(WORK ITEM): Take each line of the material that includes "Manhattan" and copy it.

------------------------------------------------------------------------

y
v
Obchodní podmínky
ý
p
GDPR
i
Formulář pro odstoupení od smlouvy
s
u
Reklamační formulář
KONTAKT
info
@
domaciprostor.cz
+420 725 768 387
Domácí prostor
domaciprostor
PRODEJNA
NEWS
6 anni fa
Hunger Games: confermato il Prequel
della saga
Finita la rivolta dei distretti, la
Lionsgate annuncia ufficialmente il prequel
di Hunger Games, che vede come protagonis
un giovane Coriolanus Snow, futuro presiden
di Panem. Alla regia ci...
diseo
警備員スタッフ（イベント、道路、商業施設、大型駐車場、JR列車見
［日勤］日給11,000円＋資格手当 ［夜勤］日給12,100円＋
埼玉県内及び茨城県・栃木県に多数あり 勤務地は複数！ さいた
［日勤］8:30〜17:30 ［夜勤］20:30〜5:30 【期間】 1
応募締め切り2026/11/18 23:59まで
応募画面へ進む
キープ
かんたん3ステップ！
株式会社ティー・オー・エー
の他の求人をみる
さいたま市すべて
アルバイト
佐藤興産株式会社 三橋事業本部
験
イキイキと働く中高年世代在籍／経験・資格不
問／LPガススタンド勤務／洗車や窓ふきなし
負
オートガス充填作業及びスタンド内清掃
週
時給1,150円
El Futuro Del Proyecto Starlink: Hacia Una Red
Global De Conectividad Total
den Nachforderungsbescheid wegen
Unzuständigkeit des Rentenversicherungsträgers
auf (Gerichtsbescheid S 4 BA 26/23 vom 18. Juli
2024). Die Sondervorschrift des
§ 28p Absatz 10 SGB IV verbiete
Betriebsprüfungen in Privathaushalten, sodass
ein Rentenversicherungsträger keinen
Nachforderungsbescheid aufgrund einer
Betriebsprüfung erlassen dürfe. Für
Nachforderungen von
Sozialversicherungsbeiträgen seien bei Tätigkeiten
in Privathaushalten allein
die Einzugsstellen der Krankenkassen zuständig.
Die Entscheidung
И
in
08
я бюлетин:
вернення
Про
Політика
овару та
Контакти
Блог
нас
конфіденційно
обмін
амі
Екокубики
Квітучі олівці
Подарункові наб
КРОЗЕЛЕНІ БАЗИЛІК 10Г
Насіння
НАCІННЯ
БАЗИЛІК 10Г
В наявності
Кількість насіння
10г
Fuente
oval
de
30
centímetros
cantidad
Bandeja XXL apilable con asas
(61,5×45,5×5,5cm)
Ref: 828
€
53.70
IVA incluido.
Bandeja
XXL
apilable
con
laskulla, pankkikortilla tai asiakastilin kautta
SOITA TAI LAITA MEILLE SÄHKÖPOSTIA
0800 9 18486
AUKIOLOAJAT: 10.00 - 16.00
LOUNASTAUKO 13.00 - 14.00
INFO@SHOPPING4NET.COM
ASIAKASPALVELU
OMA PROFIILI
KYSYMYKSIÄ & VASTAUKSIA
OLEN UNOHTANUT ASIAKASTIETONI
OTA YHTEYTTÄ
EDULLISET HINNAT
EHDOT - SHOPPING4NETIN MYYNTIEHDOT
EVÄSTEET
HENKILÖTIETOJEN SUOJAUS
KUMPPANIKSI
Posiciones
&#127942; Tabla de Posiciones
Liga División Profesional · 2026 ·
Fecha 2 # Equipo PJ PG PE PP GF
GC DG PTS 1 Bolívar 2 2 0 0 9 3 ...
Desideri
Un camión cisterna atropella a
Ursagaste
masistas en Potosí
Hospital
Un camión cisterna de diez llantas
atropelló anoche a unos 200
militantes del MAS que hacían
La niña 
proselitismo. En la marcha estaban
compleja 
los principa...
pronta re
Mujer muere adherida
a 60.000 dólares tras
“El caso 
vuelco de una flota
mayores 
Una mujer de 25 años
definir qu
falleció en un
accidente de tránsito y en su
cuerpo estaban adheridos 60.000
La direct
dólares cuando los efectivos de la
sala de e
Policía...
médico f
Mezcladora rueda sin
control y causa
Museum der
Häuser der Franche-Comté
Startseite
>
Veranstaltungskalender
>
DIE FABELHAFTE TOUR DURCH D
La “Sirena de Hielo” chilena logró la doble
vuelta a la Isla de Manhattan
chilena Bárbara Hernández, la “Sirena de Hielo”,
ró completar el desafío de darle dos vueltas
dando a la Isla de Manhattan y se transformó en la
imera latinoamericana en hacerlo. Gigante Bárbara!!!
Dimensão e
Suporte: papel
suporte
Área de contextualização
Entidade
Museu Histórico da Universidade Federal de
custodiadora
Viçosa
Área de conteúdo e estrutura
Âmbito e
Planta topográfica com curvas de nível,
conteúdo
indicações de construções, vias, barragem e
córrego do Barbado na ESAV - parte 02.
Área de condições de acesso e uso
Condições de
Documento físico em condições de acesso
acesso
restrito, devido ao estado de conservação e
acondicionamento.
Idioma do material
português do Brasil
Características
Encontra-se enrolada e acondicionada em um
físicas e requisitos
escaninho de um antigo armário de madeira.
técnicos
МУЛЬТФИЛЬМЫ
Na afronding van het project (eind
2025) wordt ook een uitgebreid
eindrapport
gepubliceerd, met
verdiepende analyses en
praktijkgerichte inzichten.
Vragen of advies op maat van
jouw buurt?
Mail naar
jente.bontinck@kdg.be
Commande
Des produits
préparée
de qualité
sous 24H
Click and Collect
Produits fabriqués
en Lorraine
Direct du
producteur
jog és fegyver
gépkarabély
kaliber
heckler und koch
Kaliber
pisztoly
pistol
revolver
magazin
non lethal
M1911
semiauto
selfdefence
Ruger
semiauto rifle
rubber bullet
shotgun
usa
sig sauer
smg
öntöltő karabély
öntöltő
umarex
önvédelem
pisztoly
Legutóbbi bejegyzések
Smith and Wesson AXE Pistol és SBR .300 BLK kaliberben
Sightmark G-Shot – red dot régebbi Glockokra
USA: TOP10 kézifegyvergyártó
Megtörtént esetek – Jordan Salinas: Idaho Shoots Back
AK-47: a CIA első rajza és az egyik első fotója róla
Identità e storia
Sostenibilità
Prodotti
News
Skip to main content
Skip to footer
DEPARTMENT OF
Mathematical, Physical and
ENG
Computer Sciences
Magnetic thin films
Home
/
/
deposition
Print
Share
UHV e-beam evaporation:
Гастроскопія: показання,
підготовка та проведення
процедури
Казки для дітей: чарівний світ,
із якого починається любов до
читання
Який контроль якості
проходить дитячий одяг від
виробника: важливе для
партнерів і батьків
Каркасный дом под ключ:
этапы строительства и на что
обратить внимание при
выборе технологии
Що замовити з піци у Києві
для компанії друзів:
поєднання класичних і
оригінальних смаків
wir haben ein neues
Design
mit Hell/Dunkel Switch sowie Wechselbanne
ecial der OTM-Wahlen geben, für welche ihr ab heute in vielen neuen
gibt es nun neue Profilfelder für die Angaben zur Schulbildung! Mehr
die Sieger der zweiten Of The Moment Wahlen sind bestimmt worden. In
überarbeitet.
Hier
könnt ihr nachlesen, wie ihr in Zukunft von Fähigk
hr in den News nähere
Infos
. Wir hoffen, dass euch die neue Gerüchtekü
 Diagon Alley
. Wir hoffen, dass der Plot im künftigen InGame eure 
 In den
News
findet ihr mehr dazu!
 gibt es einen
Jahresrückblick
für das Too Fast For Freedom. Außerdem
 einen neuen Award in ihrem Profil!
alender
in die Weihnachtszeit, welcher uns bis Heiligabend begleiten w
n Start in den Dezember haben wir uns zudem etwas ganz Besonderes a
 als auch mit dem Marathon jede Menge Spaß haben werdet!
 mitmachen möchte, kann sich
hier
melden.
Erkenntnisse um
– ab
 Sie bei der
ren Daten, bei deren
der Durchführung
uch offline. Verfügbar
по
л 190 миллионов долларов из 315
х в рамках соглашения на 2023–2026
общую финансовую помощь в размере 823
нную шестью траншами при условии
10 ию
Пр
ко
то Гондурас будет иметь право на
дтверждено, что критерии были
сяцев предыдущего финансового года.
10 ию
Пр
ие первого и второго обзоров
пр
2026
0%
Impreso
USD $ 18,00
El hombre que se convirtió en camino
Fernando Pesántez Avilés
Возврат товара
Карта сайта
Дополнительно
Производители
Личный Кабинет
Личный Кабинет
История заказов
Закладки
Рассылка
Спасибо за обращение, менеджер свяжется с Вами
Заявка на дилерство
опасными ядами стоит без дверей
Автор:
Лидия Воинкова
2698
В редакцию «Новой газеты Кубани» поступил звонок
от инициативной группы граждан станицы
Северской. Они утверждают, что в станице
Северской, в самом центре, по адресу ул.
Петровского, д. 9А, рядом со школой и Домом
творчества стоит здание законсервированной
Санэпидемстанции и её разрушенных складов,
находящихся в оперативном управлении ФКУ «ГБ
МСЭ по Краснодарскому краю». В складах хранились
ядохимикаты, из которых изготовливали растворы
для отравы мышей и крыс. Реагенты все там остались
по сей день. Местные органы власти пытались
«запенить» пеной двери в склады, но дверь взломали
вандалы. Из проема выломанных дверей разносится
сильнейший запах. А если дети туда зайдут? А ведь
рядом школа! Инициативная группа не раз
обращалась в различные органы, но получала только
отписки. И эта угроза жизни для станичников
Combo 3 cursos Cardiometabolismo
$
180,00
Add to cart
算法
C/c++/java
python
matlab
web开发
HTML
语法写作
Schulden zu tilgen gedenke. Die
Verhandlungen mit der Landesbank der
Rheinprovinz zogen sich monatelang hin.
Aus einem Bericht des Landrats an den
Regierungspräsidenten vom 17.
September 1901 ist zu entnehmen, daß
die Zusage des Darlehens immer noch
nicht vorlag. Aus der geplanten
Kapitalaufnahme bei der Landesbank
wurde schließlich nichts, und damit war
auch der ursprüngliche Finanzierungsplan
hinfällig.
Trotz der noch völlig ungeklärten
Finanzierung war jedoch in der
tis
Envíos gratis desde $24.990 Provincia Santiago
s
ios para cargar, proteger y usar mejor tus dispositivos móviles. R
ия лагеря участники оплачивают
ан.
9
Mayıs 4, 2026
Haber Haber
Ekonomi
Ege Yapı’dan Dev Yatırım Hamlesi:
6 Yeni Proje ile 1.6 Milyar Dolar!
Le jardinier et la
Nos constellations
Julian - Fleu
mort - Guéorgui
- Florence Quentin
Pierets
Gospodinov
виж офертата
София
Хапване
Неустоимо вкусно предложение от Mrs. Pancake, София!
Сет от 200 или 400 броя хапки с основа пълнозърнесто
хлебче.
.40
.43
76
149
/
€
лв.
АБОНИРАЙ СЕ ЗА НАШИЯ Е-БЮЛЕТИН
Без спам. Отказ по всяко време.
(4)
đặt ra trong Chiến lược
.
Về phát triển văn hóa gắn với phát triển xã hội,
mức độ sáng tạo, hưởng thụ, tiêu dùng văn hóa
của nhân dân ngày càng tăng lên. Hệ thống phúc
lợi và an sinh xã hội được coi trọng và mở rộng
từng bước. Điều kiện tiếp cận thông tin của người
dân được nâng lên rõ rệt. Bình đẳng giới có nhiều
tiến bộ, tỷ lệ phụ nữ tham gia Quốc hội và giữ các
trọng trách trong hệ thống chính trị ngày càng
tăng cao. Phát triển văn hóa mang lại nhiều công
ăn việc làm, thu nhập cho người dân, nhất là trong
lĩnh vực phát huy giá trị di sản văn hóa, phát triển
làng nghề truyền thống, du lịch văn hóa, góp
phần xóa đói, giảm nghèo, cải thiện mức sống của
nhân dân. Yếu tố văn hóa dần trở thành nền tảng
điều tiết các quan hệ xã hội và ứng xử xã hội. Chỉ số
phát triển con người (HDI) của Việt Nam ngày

------------------------------------------------------------------------

(YOUR SOLUTION):
vuelta a la Isla de Manhattan
dando a la Isla de Manhattan y se transformó en la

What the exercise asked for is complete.